Saved entries
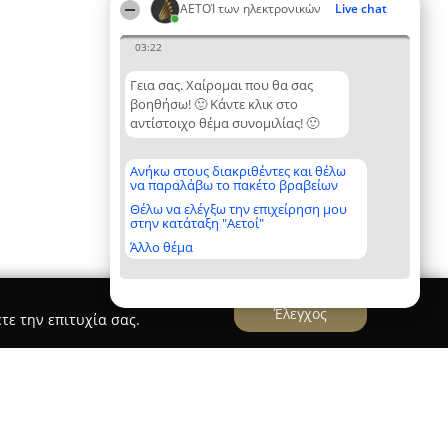
ΑΕΤΟΊ των ηλεκτρονικών
Live chat
03:22
Γεια σας. Χαίρομαι που θα σας
βοηθήσω! 🙂 Κάντε κλικ στο
αντίστοιχο θέμα συνομιλίας! 🙂
Ανήκω στους διακριθέντες και θέλω
να παραλάβω το πακέτο βραβείων
Θέλω να ελέγξω την επιχείρηση μου
στην κατάταξη "Αετοί"
Άλλο θέμα
Έλεγχος
τε την επιτυχία σας.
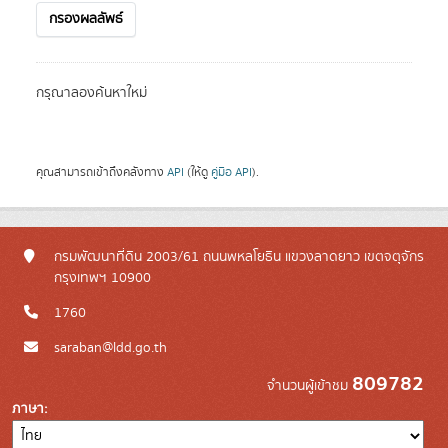
กรองผลลัพธ์
กรุณาลองค้นหาใหม่
คุณสามารถเข้าถึงคลังทาง
API
(ให้ดู
คู่มือ API
).
กรมพัฒนาที่ดิน 2003/61 ถนนพหลโยธิน แขวงลาดยาว เขตจตุจักร
กรุงเทพฯ 10900
1760
saraban@ldd.go.th
809782
จำนวนผู้เข้าชม
ภาษา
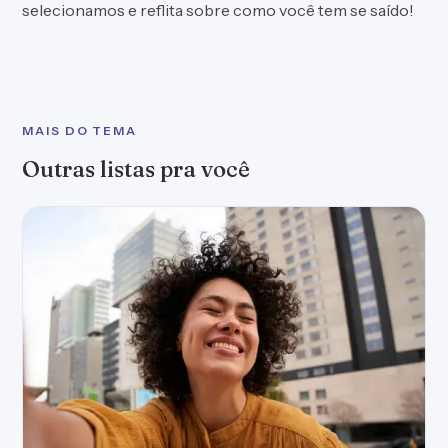
selecionamos e reflita sobre como você tem se saído!
MAIS DO TEMA
Outras listas pra você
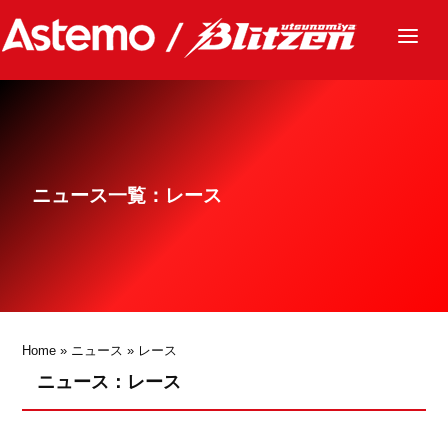
ニュース
チーム
レース
ニュース一覧：レース
グッズ
ファンクラブ
サステナビリティ
パートナー
Home
»
ニュース
»
レース
ニュース：レース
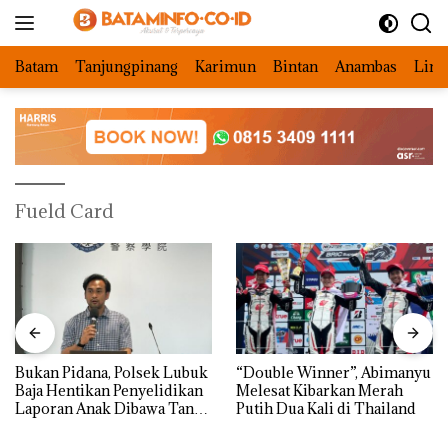
Langsung
ke
konten
Batam
Tanjungpinang
Karimun
Bintan
Anambas
Ling
Fueld Card
Bukan Pidana, Polsek Lubuk
“Double Winner”, Abimanyu
Baja Hentikan Penyelidikan
Melesat Kibarkan Merah
Laporan Anak Dibawa Tanpa
Putih Dua Kali di Thailand
Izin: Murni Sengketa Hak
Asuh!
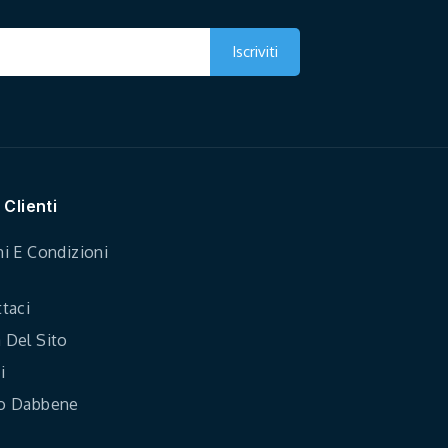
 Clienti
i E Condizioni
taci
Del Sito
i
o Dabbene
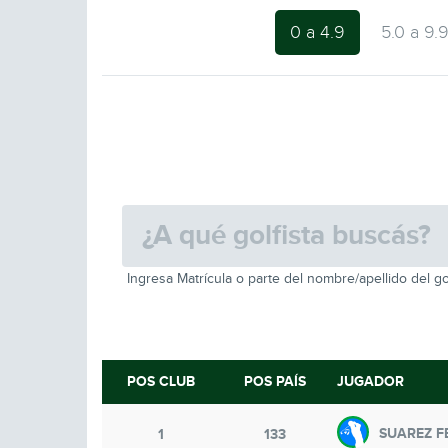
0 a 4.9
5.0 a 9.
Ingresa Matrícula o parte del nombre/apellido del go
POS CLUB
POS PAÍS
JUGADOR
SUAREZ F
1
133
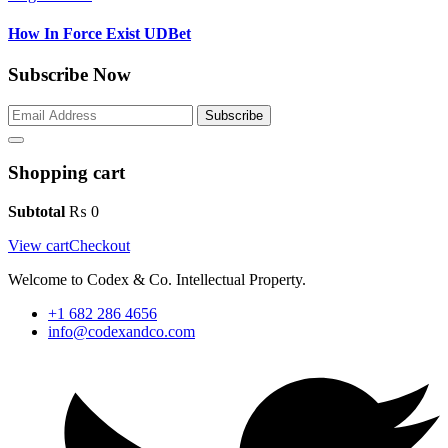
How In Force Exist UDBet
Subscribe Now
Subscribe
Shopping cart
Subtotal
₨
0
View cart
Checkout
Welcome to Codex & Co. Intellectual Property.
+1 682 286 4656
info@codexandco.com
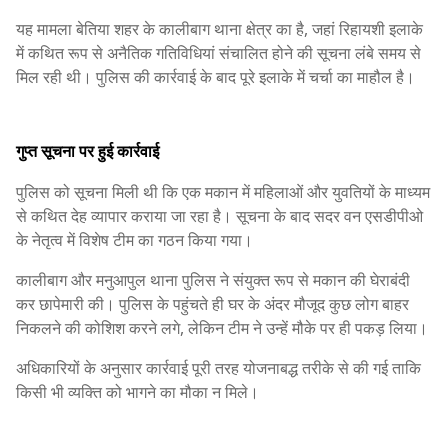
यह मामला बेतिया शहर के कालीबाग थाना क्षेत्र का है, जहां रिहायशी इलाके
में कथित रूप से अनैतिक गतिविधियां संचालित होने की सूचना लंबे समय से
मिल रही थी। पुलिस की कार्रवाई के बाद पूरे इलाके में चर्चा का माहौल है।
गुप्त सूचना पर हुई कार्रवाई
पुलिस को सूचना मिली थी कि एक मकान में महिलाओं और युवतियों के माध्यम
से कथित देह व्यापार कराया जा रहा है। सूचना के बाद सदर वन एसडीपीओ
के नेतृत्व में विशेष टीम का गठन किया गया।
कालीबाग और मनुआपुल थाना पुलिस ने संयुक्त रूप से मकान की घेराबंदी
कर छापेमारी की। पुलिस के पहुंचते ही घर के अंदर मौजूद कुछ लोग बाहर
निकलने की कोशिश करने लगे, लेकिन टीम ने उन्हें मौके पर ही पकड़ लिया।
अधिकारियों के अनुसार कार्रवाई पूरी तरह योजनाबद्ध तरीके से की गई ताकि
किसी भी व्यक्ति को भागने का मौका न मिले।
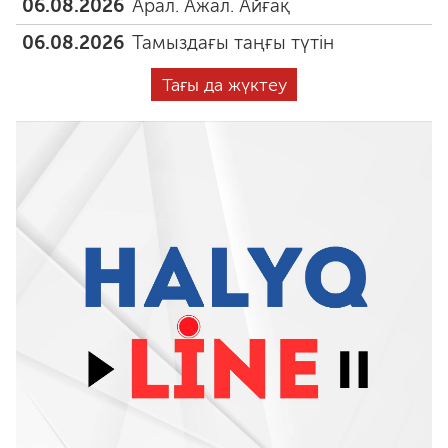
06.08.2026
Арал. Ажал. Айғақ
06.08.2026
Тамыздағы таңғы түтін
Тағы да жүктеу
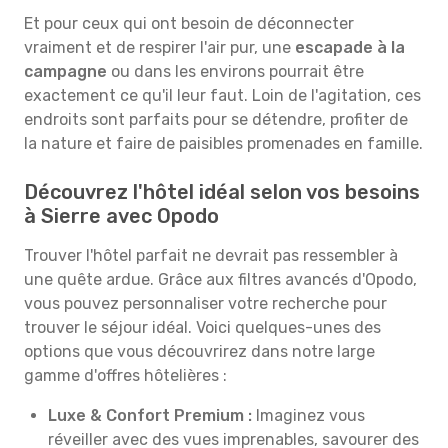
Et pour ceux qui ont besoin de déconnecter
vraiment et de respirer l'air pur, une
escapade à la
campagne
ou dans les environs pourrait être
exactement ce qu'il leur faut. Loin de l'agitation, ces
endroits sont parfaits pour se détendre, profiter de
la nature et faire de paisibles promenades en famille.
Découvrez l'hôtel idéal selon vos besoins
à Sierre avec Opodo
Trouver l'hôtel parfait ne devrait pas ressembler à
une quête ardue. Grâce aux filtres avancés d'Opodo,
vous pouvez personnaliser votre recherche pour
trouver le séjour idéal. Voici quelques-unes des
options que vous découvrirez dans notre large
gamme d'offres hôtelières :
Luxe & Confort Premium :
Imaginez vous
réveiller avec des vues imprenables, savourer des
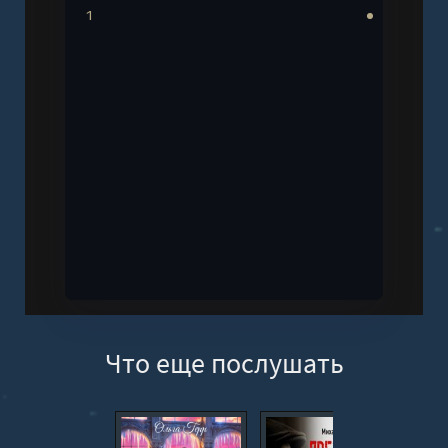
1
Что еще послушать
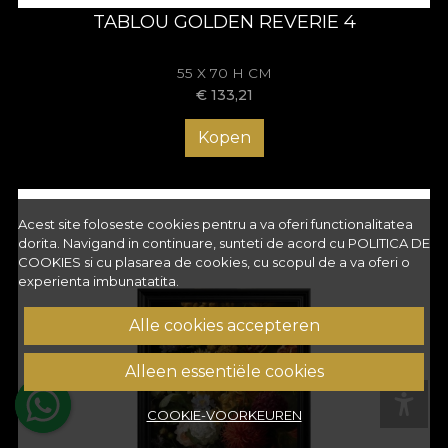
TABLOU GOLDEN REVERIE 4
55 X 70 H CM
€
133,21
Kopen
Acest site foloseste cookies pentru a va oferi functionalitatea
dorita. Navigand in continuare, sunteti de acord cu
POLITICA DE
COOKIES
si cu plasarea de cookies, cu scopul de a va oferi o
experienta imbunatatita.
Alle cookies accepteren
Alleen essentiële cookies
COOKIE-VOORKEUREN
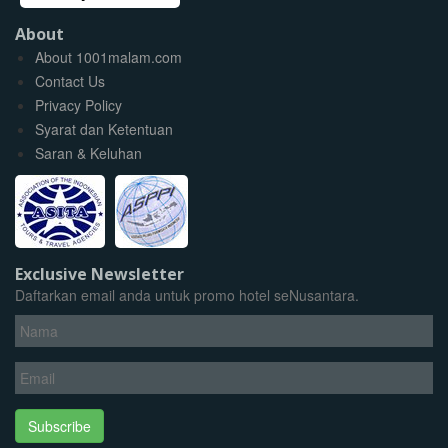
About
About 1001malam.com
Contact Us
Privacy Policy
Syarat dan Ketentuan
Saran & Keluhan
Exclusive Newsletter
Daftarkan email anda untuk promo hotel seNusantara.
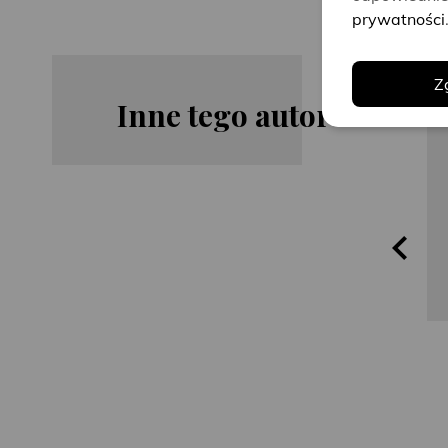
prywatności
Z
Inne tego autora
Ken Follett
Ken Follett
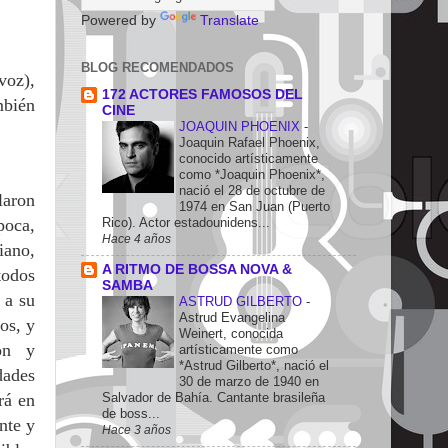
Powered by
Translate
BLOG RECOMENDADOS
voz),
172 ACTORES FAMOSOS DEL
mbién
CINE
JOAQUIN PHOENIX
-
Joaquin Rafael Phoenix,
conocido artísticamente
como *Joaquin Phoenix*,
nació el 28 de octubre de
laron
1974 en San Juan (Puerto
Rico). Actor estadounidens...
poca,
Hace 4 años
iano,
A RITMO DE BOSSA NOVA &
todos
SAMBA
 a su
ASTRUD GILBERTO
-
Astrud Evangelina
os, y
Weinert, conocida
ón y
artísticamente como
*Astrud Gilberto*, nació el
ades
30 de marzo de 1940 en
Salvador de Bahía. Cantante brasileña
rá en
de boss...
nte y
Hace 3 años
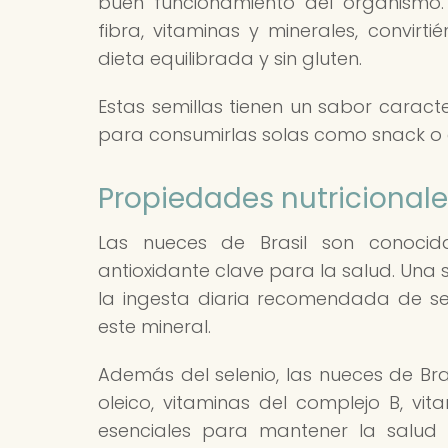
buen funcionamiento del organismo.
fibra, vitaminas y minerales, convirt
dieta equilibrada y sin gluten.
Estas semillas tienen un sabor caracte
para consumirlas solas como snack o 
Propiedades nutricionale
Las nueces de Brasil son conocid
antioxidante clave para la salud. Una
la ingesta diaria recomendada de sel
este mineral.
Además del selenio, las nueces de Bra
oleico, vitaminas del complejo B, vit
esenciales para mantener la salud c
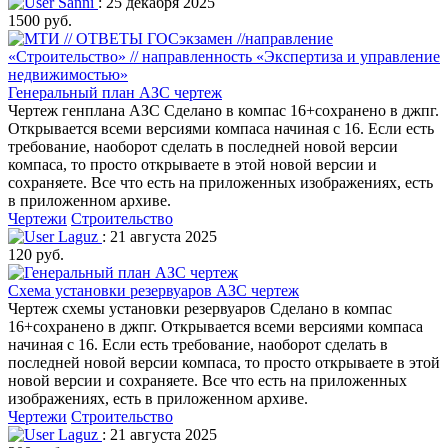
Sanni
: 25 декабря 2025
1500 руб.
Генеральный план АЗС чертеж
Чертеж генплана АЗС Сделано в компас 16+сохранено в джпг.
Открывается всеми версиями компаса начиная с 16. Если есть
требование, наоборот сделать в последней новой версии
компаса, то просто открываете в этой новой версии и
сохраняете. Все что есть на приложенных изображениях, есть
в приложенном архиве.
Чертежи
Строительство
Laguz
: 21 августа 2025
120 руб.
Схема установки резервуаров АЗС чертеж
Чертеж схемы установки резервуаров Сделано в компас
16+сохранено в джпг. Открывается всеми версиями компаса
начиная с 16. Если есть требование, наоборот сделать в
последней новой версии компаса, то просто открываете в этой
новой версии и сохраняете. Все что есть на приложенных
изображениях, есть в приложенном архиве.
Чертежи
Строительство
Laguz
: 21 августа 2025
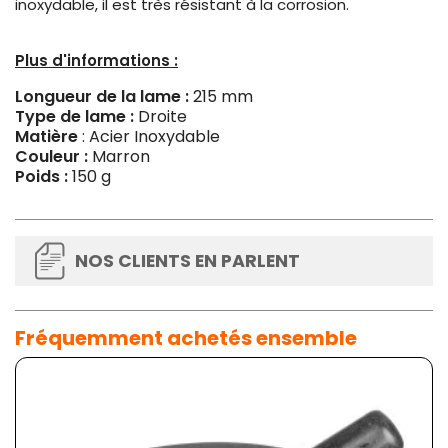
inoxydable, il est très résistant à la corrosion.
Plus d'informations :
Longueur de la lame :
215 mm
Type de lame :
Droite
Matière
: Acier Inoxydable
Couleur :
Marron
Poids :
150 g
NOS CLIENTS EN PARLENT
Fréquemment achetés ensemble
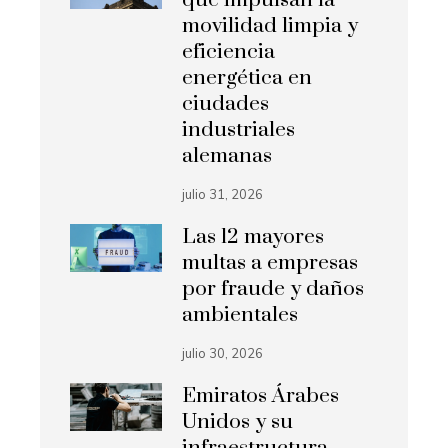
movilidad limpia y
eficiencia
energética en
ciudades
industriales
alemanas
julio 31, 2026
Las 12 mayores
multas a empresas
por fraude y daños
ambientales
julio 30, 2026
Emiratos Árabes
Unidos y su
infraestructura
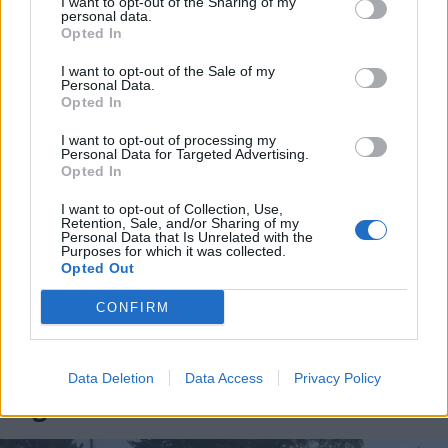
I want to opt-out of the Sharing of my
personal data.
Opted In
I want to opt-out of the Sale of my
Personal Data.
Opted In
I want to opt-out of processing my
Personal Data for Targeted Advertising.
Opted In
I want to opt-out of Collection, Use,
Retention, Sale, and/or Sharing of my
Personal Data that Is Unrelated with the
Purposes for which it was collected.
Opted Out
CONFIRM
LEGNANO
Esce “Francesco Guccini – L’uomo
che trasformò il tempo in
canzone”, il nuovo libro del
Data Deletion
Data Access
Privacy Policy
legnanese Roberto Bombassei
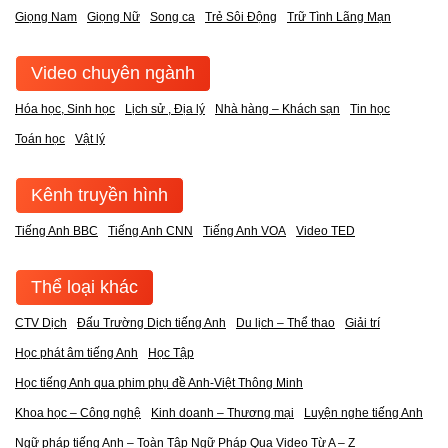
Giọng Nam
Giọng Nữ
Song ca
Trẻ Sôi Động
Trữ Tình Lãng Mạn
Video chuyên ngành
Hóa học, Sinh học
Lịch sử , Địa lý
Nhà hàng – Khách sạn
Tin học
Toán học
Vật lý
Kênh truyền hình
Tiếng Anh BBC
Tiếng Anh CNN
Tiếng Anh VOA
Video TED
Thể loại khác
CTV Dịch
Đấu Trường Dịch tiếng Anh
Du lịch – Thể thao
Giải trí
Học phát âm tiếng Anh
Học Tập
Học tiếng Anh qua phim phụ đề Anh-Việt Thông Minh
Khoa học – Công nghệ
Kinh doanh – Thương mại
Luyện nghe tiếng Anh
Ngữ pháp tiếng Anh – Toàn Tập Ngữ Pháp Qua Video Từ A – Z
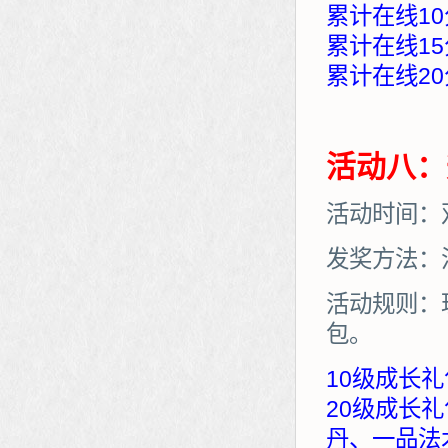
累计在线10
累计在线15
累计在线20
活动八：
活动时间：
发奖方法：
活动规则：
包。
10级成长礼
20级成长
丹、一品法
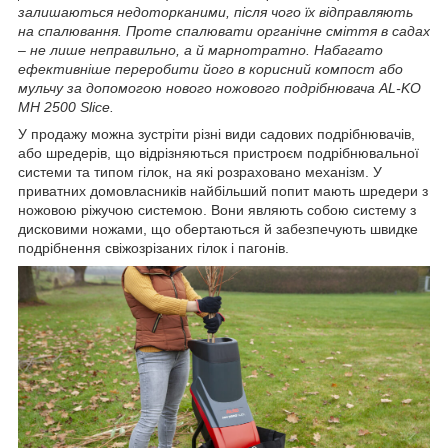
залишаються недоторканими, після чого їх відправляють
на спалювання. Проте спалювати органічне сміття в садах
– не лише неправильно, а й марнотратно. Набагато
ефективніше переробити його в корисний компост або
мульчу за допомогою нового ножового подрібнювача AL-KO
МH 2500 Slice.
У продажу можна зустріти різні види садових подрібнювачів,
або шредерів, що відрізняються пристроєм подрібнювальної
системи та типом гілок, на які розраховано механізм. У
приватних домовласників найбільший попит мають шредери з
ножовою ріжучою системою. Вони являють собою систему з
дисковими ножами, що обертаються й забезпечують швидке
подрібнення свіжозрізаних гілок і пагонів.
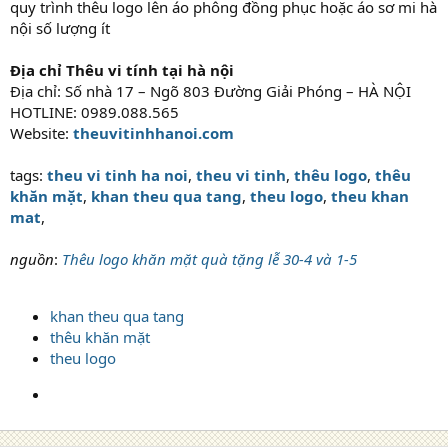
quy trình thêu logo lên áo phông đồng phục hoặc áo sơ mi hà
nội số lượng ít
Địa chỉ Thêu vi tính tại hà nội
Địa chỉ: Số nhà 17 – Ngõ 803 Đường Giải Phóng – HÀ NỘI
HOTLINE: 0989.088.565
Website:
theuvitinhhanoi.com
tags:
theu vi tinh ha noi
,
theu vi tinh
,
thêu logo
,
thêu
khăn mặt
,
khan theu qua tang
,
theu logo
,
theu khan
mat
,
nguồn
:
Thêu logo khăn mặt quà tặng lễ 30-4 và 1-5
khan theu qua tang
thêu khăn mặt
theu logo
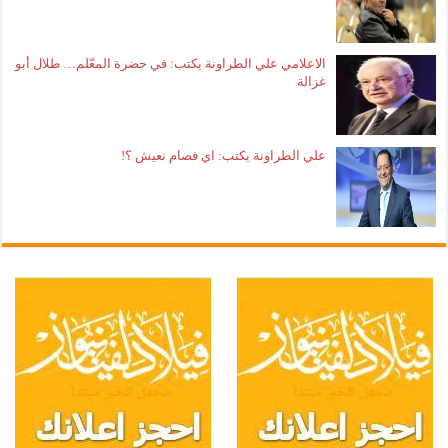
الاعلامي علي الطراونة يكتب: في حضرة المعّلم… طلال أبو
غزالة
علي الطراونة يكتب: اي فصام نعيش ؟!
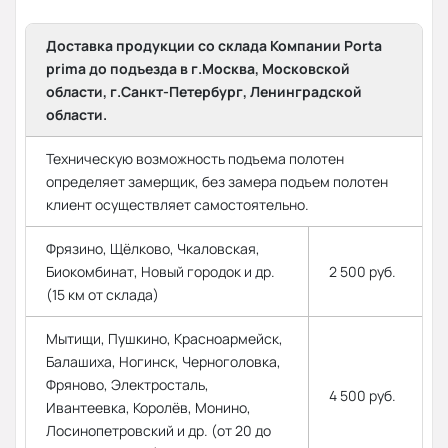
Доставка продукции со склада Компании Porta
prima до подъезда в г.Москва, Московской
области, г.Санкт-Петербург, Ленинградской
области.
Техническую возможность подъема полотен
определяет замерщик, без замера подъем полотен
клиент осуществляет самостоятельно.
Фрязино, Щёлково, Чкаловская,
Биокомбинат, Новый городок и др.
2 500 руб.
(15 км от склада)
Мытищи, Пушкино, Красноармейск,
Балашиха, Ногинск, Черноголовка,
Фряново, Электросталь,
4 500 руб.
Ивантеевка, Королёв, Монино,
Лосинопетровский и др. (от 20 до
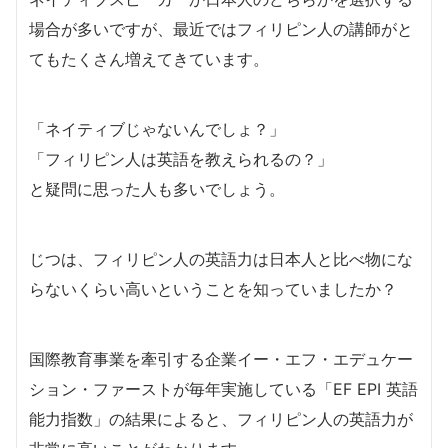
場合が多いですが、最近ではフィリピン人の講師がと
てもたくさん増えてきています。
「ネイティブじゃないんでしょ？」
「フィリピン人は英語を教えられるの？」
と疑問に思った人も多いでしょう。
じつは、フィリピン人の英語力は日本人と比べ物にな
らないくらい高いということを知っていましたか？
国際教育事業を牽引する企業イー・エフ・エデュケー
ション・ファーストが毎年実施している「EF EPI 英語
能力指数」の結果によると、フィリピン人の英語力が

* Aim of the exercise
Look through the data above. Each line containing the word "сохраняете" needs to be copied.

* Solution for this task
сохраняете. Все что есть на приложенных изображениях, есть
новой версии и сохраняете. Все что есть на приложенных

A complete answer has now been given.